You people make it sound like BrickPearson26 is going to be arriving back in the states within 48 hrs, which if that were the case, this thread wouldn't be happening. I'm not versed in how the Spring weather will be for sailing, but by then, I would think chance of major snow storm would be slim, referring mainly to geography South of Mason-Dixon. Sounds like getting to Florida is the first part of the elephant to chew (re: How do you eat a whole elephant? One bite at a time). Get that under your belt and you're significantly closer- other options as previously mentioned might look more favorable/do-able/less costly. From your posting and reviewing your "blog", I'd be incline to think you're more concerned about the cold weather and less about foul weather, at least where a level of comfort is concerned.

I am one who might be interested in purchasing your boat if you will at least get it to Florida should you decide to go that route, no pun intended.

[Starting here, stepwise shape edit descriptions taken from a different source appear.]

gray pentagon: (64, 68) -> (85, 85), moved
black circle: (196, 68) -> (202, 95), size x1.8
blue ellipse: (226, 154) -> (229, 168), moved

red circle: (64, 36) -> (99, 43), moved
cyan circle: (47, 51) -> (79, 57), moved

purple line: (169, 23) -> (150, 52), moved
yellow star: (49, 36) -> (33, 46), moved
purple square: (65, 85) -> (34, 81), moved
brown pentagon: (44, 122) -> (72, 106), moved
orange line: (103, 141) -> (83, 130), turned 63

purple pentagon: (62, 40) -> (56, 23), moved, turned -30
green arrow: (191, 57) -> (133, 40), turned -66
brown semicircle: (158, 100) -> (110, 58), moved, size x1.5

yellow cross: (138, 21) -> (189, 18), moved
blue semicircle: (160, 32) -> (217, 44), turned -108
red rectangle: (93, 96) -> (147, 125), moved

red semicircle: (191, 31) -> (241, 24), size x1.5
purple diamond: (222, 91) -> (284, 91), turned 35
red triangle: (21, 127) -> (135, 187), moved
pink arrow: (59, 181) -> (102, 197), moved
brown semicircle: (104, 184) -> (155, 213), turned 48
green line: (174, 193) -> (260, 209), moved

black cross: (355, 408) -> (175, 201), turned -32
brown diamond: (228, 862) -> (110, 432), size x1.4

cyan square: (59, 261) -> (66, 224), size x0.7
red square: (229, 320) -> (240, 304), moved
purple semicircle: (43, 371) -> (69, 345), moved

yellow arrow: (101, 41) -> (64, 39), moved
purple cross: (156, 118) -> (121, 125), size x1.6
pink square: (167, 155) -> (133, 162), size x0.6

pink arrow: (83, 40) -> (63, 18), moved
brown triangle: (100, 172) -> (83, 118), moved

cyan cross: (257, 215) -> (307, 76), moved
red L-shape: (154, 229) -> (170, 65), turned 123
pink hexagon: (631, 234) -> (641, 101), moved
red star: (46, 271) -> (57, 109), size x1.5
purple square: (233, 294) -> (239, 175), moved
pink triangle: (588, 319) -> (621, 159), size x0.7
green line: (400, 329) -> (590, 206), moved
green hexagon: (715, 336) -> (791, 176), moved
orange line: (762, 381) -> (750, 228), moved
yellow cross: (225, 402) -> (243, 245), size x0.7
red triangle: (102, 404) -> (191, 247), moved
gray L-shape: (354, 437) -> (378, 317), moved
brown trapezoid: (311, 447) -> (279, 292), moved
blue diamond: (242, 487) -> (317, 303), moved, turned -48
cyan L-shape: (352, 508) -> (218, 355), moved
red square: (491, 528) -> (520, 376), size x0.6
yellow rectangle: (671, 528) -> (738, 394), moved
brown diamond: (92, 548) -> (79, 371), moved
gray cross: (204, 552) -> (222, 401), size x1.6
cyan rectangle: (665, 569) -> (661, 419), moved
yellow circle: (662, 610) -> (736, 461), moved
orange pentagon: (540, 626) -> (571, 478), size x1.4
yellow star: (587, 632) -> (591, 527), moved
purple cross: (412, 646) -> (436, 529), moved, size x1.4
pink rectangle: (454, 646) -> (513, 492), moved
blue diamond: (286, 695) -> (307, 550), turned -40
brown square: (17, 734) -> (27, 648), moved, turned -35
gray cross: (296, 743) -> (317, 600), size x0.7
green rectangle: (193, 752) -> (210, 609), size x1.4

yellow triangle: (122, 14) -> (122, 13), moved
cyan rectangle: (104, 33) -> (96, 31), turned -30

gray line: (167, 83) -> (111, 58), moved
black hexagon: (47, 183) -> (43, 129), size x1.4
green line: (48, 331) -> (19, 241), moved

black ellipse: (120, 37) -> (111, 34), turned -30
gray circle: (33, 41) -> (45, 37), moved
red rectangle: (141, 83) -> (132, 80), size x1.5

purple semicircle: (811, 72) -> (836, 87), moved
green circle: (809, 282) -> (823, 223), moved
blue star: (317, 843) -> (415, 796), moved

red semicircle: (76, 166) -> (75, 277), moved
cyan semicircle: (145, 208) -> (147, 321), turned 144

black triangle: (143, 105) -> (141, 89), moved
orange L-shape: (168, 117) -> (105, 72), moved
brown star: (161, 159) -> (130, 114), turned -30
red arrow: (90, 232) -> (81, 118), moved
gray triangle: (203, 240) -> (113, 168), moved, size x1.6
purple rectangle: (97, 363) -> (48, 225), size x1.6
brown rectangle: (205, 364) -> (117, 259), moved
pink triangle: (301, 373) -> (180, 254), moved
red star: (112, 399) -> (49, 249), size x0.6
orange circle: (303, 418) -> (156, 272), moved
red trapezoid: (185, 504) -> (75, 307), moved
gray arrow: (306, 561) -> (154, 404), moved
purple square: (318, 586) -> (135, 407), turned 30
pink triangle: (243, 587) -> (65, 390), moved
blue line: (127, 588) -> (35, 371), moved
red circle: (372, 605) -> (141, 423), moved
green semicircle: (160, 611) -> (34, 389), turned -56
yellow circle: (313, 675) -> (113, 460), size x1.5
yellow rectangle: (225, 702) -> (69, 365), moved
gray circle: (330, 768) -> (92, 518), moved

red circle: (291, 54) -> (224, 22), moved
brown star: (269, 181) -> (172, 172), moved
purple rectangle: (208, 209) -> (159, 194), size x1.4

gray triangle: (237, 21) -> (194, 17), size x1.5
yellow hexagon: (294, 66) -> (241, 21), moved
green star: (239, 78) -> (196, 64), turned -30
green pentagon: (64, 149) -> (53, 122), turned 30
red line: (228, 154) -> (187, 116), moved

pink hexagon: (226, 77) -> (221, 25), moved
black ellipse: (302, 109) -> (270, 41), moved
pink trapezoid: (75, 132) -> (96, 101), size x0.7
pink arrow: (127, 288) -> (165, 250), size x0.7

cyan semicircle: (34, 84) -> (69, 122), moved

Side note: technically, ASAP is an acronym, as we all know, that is used mostly these days incorrectly, as in "right now". What ever happened to it's original meaning- as soon as possible? In other words, if it ain't possible before May, then so be it.


----------



## BrickPearson26 (May 10, 2007)

I am going to have to agree with elkscout on this one. Just because it is snowing there now does not mean it is going to be snowing in a month or two. What I really want to know is how early people usually make the trip back north. Anybody have any personal experience?


----------



## AlanBrown (Dec 20, 2007)

Brick,

A few years ago I was waiting in Marathon for a weather window to open so I could head over to Nassau. I waited the whole month of April and the wind never stopped howling. Finally, on May 1st I headed up the ICW on the west side of the Keys (out of the wind) to Biscayne Bay. Two days later the weather finally changed and winds shifted over to the south. I made an uneventful crossing.

Many hundreds of cruisers spend the winter in the Exumas. Their migration back to the States or Canada usually begins when the winter weather patterns start to dissipate. This can occur as early as April, but most likely will occur in May. The weather is the governing factor.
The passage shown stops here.